The copy you produce must hold every record exactly, and none of the images.

*** Begin section ***

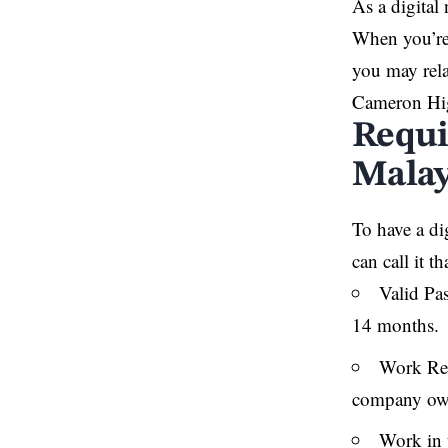
As a digital
When you’re 
you may rela
Cameron Hig
Requi
Malay
To have a dig
can call it 
Valid Pas
14 months.
Work Rem
company owne
Work in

*** End section ***

## [RESPONSE TO THE EXERCISE]
As a digital
When you’re 
you may rela
Cameron Hig
Requi
Malay
To have a dig
can call it 
Valid Pas
14 months.
Work Rem
company owne
Work in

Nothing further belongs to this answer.